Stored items
++++++++++

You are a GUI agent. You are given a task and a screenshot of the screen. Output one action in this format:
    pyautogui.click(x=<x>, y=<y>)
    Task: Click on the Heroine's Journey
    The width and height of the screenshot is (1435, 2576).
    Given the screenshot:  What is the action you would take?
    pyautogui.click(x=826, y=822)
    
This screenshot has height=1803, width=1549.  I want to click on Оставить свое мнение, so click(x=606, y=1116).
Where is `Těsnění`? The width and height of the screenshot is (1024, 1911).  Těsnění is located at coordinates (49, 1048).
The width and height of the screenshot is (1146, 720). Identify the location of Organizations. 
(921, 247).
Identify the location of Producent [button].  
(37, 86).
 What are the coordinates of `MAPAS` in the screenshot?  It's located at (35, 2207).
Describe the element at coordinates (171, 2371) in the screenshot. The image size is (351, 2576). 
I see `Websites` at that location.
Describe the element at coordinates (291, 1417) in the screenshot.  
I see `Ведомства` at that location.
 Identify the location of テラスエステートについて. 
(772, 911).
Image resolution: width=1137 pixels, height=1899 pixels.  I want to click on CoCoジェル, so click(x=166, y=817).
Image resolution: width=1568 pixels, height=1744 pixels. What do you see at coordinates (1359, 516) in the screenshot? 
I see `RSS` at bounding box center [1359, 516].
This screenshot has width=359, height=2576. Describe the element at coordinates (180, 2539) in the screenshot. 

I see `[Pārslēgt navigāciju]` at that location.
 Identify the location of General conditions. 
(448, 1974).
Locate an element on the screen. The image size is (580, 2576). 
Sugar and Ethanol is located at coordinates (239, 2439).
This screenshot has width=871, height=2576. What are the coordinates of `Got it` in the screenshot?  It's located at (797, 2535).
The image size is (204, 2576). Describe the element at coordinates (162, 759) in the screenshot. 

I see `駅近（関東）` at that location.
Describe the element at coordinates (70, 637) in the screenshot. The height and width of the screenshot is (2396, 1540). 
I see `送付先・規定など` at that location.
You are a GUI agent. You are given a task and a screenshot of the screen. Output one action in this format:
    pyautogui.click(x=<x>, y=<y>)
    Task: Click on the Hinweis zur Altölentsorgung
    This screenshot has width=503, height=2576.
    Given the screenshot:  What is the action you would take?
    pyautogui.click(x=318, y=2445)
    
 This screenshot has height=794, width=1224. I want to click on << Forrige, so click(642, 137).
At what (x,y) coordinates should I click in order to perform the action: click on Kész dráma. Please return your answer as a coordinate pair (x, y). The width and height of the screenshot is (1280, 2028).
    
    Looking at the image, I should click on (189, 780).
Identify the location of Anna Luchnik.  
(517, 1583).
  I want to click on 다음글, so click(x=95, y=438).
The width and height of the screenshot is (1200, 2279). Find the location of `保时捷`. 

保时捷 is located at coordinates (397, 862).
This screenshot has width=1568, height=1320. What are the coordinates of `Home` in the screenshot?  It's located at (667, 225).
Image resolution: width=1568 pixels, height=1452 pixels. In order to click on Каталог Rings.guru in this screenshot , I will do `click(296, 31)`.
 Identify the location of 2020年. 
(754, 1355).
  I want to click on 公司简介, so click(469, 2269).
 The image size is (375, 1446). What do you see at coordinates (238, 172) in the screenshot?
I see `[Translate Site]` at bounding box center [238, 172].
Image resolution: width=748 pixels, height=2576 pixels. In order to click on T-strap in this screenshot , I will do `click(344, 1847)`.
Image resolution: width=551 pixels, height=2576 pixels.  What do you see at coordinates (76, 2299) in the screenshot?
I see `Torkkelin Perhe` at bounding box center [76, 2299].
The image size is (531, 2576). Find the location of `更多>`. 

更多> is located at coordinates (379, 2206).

++++++++++

Task description
Write out all the data exactly.

Solution to the exercise
You are a GUI agent. You are given a task and a screenshot of the screen. Output one action in this format:
    pyautogui.click(x=<x>, y=<y>)
    Task: Click on the Heroine's Journey
    The width and height of the screenshot is (1435, 2576).
    Given the screenshot:  What is the action you would take?
    pyautogui.click(x=826, y=822)
    
This screenshot has height=1803, width=1549.  I want to click on Оставить свое мнение, so click(x=606, y=1116).
Where is `Těsnění`? The width and height of the screenshot is (1024, 1911).  Těsnění is located at coordinates (49, 1048).
The width and height of the screenshot is (1146, 720). Identify the location of Organizations. 
(921, 247).
Identify the location of Producent [button].  
(37, 86).
 What are the coordinates of `MAPAS` in the screenshot?  It's located at (35, 2207).
Describe the element at coordinates (171, 2371) in the screenshot. The image size is (351, 2576). 
I see `Websites` at that location.
Describe the element at coordinates (291, 1417) in the screenshot.  
I see `Ведомства` at that location.
 Identify the location of テラスエステートについて. 
(772, 911).
Image resolution: width=1137 pixels, height=1899 pixels.  I want to click on CoCoジェル, so click(x=166, y=817).
Image resolution: width=1568 pixels, height=1744 pixels. What do you see at coordinates (1359, 516) in the screenshot? 
I see `RSS` at bounding box center [1359, 516].
This screenshot has width=359, height=2576. Describe the element at coordinates (180, 2539) in the screenshot. 

I see `[Pārslēgt navigāciju]` at that location.
 Identify the location of General conditions. 
(448, 1974).
Locate an element on the screen. The image size is (580, 2576). 
Sugar and Ethanol is located at coordinates (239, 2439).
This screenshot has width=871, height=2576. What are the coordinates of `Got it` in the screenshot?  It's located at (797, 2535).
The image size is (204, 2576). Describe the element at coordinates (162, 759) in the screenshot. 

I see `駅近（関東）` at that location.
Describe the element at coordinates (70, 637) in the screenshot. The height and width of the screenshot is (2396, 1540). 
I see `送付先・規定など` at that location.
You are a GUI agent. You are given a task and a screenshot of the screen. Output one action in this format:
    pyautogui.click(x=<x>, y=<y>)
    Task: Click on the Hinweis zur Altölentsorgung
    This screenshot has width=503, height=2576.
    Given the screenshot:  What is the action you would take?
    pyautogui.click(x=318, y=2445)
    
 This screenshot has height=794, width=1224. I want to click on << Forrige, so click(642, 137).
At what (x,y) coordinates should I click in order to perform the action: click on Kész dráma. Please return your answer as a coordinate pair (x, y). The width and height of the screenshot is (1280, 2028).
    
    Looking at the image, I should click on (189, 780).
Identify the location of Anna Luchnik.  
(517, 1583).
  I want to click on 다음글, so click(x=95, y=438).
The width and height of the screenshot is (1200, 2279). Find the location of `保时捷`. 

保时捷 is located at coordinates (397, 862).
This screenshot has width=1568, height=1320. What are the coordinates of `Home` in the screenshot?  It's located at (667, 225).
Image resolution: width=1568 pixels, height=1452 pixels. In order to click on Каталог Rings.guru in this screenshot , I will do `click(296, 31)`.
 Identify the location of 2020年. 
(754, 1355).
  I want to click on 公司简介, so click(469, 2269).
 The image size is (375, 1446). What do you see at coordinates (238, 172) in the screenshot?
I see `[Translate Site]` at bounding box center [238, 172].
Image resolution: width=748 pixels, height=2576 pixels. In order to click on T-strap in this screenshot , I will do `click(344, 1847)`.
Image resolution: width=551 pixels, height=2576 pixels.  What do you see at coordinates (76, 2299) in the screenshot?
I see `Torkkelin Perhe` at bounding box center [76, 2299].
The image size is (531, 2576). Find the location of `更多>`. 

更多> is located at coordinates (379, 2206).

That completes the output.